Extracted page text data
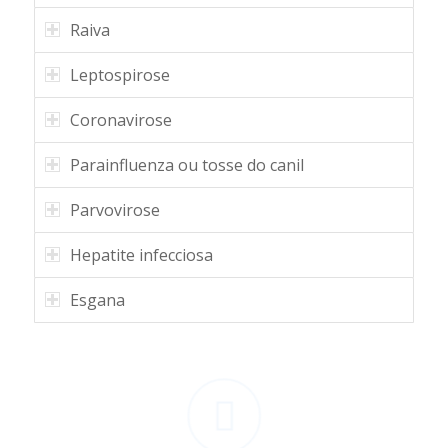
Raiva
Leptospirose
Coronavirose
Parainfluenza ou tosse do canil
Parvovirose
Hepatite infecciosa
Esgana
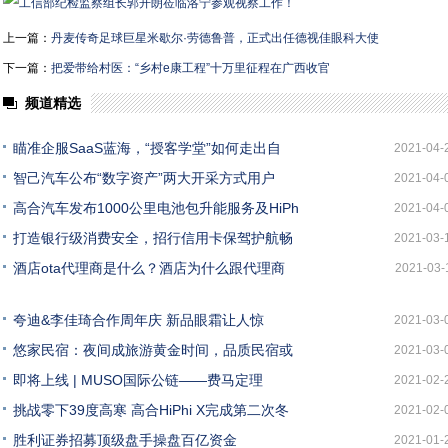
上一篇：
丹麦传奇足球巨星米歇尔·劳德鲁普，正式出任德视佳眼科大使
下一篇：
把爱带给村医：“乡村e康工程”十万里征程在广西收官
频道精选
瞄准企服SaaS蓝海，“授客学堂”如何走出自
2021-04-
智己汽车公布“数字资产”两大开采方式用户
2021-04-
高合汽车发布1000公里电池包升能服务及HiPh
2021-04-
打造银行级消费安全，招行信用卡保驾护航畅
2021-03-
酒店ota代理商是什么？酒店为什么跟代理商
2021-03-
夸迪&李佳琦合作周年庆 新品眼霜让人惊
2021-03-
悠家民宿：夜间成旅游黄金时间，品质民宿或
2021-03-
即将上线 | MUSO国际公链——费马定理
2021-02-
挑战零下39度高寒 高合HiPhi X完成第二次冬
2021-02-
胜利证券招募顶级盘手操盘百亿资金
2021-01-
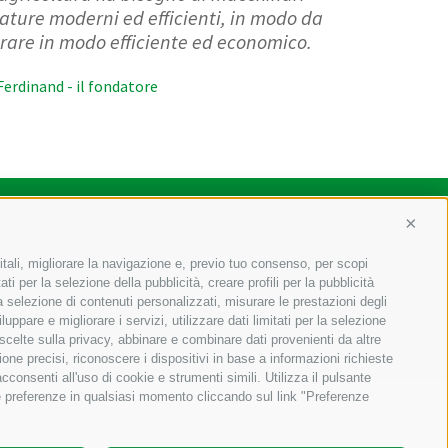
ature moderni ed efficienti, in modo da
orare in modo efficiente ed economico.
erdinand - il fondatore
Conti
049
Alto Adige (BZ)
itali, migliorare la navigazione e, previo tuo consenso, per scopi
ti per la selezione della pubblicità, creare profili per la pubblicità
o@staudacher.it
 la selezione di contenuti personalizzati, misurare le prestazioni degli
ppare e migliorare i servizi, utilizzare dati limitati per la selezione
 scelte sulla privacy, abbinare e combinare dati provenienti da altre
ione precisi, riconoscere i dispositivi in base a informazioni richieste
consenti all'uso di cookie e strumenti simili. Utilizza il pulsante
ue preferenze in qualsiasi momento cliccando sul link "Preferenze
...
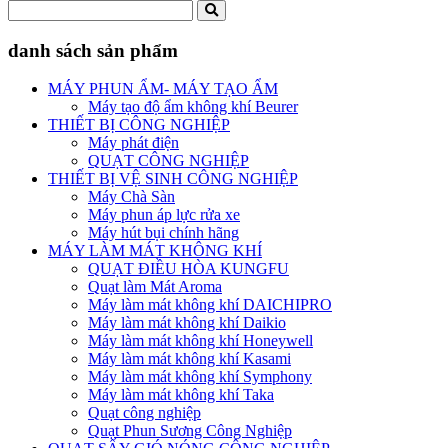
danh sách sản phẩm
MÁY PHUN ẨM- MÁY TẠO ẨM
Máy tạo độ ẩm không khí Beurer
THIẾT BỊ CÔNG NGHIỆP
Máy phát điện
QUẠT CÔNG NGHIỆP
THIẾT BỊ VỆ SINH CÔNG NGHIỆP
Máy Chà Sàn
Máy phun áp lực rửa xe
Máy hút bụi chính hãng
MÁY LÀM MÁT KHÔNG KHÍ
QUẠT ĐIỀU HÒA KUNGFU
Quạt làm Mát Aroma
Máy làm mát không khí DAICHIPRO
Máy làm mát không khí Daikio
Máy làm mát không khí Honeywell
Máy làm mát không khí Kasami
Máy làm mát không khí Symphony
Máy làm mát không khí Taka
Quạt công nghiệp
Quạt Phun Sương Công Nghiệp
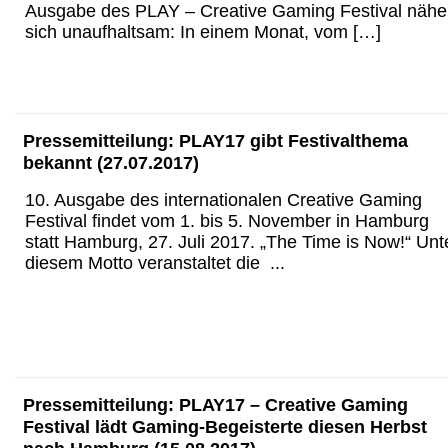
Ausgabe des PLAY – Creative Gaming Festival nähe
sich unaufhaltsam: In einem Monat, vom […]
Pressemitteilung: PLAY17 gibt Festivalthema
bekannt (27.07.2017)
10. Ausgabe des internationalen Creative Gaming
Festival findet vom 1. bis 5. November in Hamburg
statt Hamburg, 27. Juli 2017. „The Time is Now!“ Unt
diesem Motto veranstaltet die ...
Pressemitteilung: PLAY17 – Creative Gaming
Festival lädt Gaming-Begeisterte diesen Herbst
---
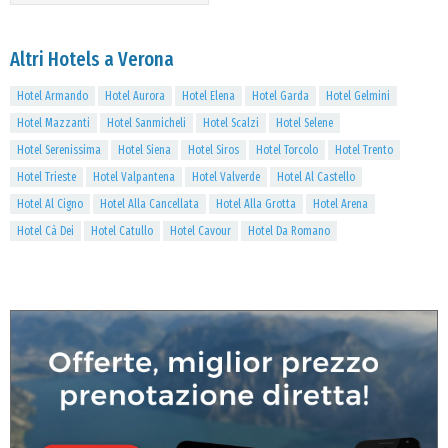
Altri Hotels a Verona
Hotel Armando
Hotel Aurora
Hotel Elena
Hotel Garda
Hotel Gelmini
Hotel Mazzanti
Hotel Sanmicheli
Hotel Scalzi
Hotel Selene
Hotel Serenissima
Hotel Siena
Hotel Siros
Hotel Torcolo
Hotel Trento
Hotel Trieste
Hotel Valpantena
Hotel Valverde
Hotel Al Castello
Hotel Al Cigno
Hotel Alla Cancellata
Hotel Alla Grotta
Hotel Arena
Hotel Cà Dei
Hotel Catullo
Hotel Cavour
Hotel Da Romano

### Work task
Copy the lines above exactly. Start with the line containing "Máy hút bụi chính hãng", end with the line containing "Quạt Phun Sương Công Nghiệp", and include both.

### Your response
Máy hút bụi chính hãng
MÁY LÀM MÁT KHÔNG KHÍ
QUẠT ĐIỀU HÒA KUNGFU
Quạt làm Mát Aroma
Máy làm mát không khí DAICHIPRO
Máy làm mát không khí Daikio
Máy làm mát không khí Honeywell
Máy làm mát không khí Kasami
Máy làm mát không khí Symphony
Máy làm mát không khí Taka
Quạt công nghiệp
Quạt Phun Sương Công Nghiệp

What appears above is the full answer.